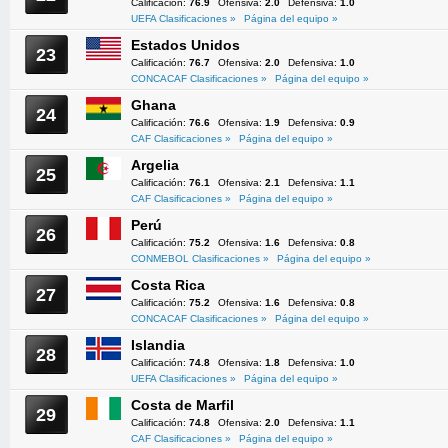
Calificación:
76.9
Ofensiva:
2.0
Defensiva:
1.0
UEFA Clasificaciones »
Página del equipo »
Estados Unidos
23
Calificación:
76.7
Ofensiva:
2.0
Defensiva:
1.0
CONCACAF Clasificaciones »
Página del equipo »
Ghana
24
Calificación:
76.6
Ofensiva:
1.9
Defensiva:
0.9
CAF Clasificaciones »
Página del equipo »
Argelia
25
Calificación:
76.1
Ofensiva:
2.1
Defensiva:
1.1
CAF Clasificaciones »
Página del equipo »
Perú
26
Calificación:
75.2
Ofensiva:
1.6
Defensiva:
0.8
CONMEBOL Clasificaciones »
Página del equipo »
Costa Rica
27
Calificación:
75.2
Ofensiva:
1.6
Defensiva:
0.8
CONCACAF Clasificaciones »
Página del equipo »
Islandia
28
Calificación:
74.8
Ofensiva:
1.8
Defensiva:
1.0
UEFA Clasificaciones »
Página del equipo »
Costa de Marfil
29
Calificación:
74.8
Ofensiva:
2.0
Defensiva:
1.1
CAF Clasificaciones »
Página del equipo »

⁂

[EXERCISE DESCRIPTION]
Leaving the pictures out, set down all of the data again exactly.

[EXPECTED OUTPUT]
Calificación:
76.9
Ofensiva:
2.0
Defensiva:
1.0
UEFA Clasificaciones »
Página del equipo »
Estados Unidos
23
Calificación:
76.7
Ofensiva:
2.0
Defensiva:
1.0
CONCACAF Clasificaciones »
Página del equipo »
Ghana
24
Calificación:
76.6
Ofensiva:
1.9
Defensiva:
0.9
CAF Clasificaciones »
Página del equipo »
Argelia
25
Calificación:
76.1
Ofensiva:
2.1
Defensiva:
1.1
CAF Clasificaciones »
Página del equipo »
Perú
26
Calificación:
75.2
Ofensiva:
1.6
Defensiva:
0.8
CONMEBOL Clasificaciones »
Página del equipo »
Costa Rica
27
Calificación:
75.2
Ofensiva:
1.6
Defensiva:
0.8
CONCACAF Clasificaciones »
Página del equipo »
Islandia
28
Calificación:
74.8
Ofensiva:
1.8
Defensiva:
1.0
UEFA Clasificaciones »
Página del equipo »
Costa de Marfil
29
Calificación:
74.8
Ofensiva:
2.0
Defensiva:
1.1
CAF Clasificaciones »
Página del equipo »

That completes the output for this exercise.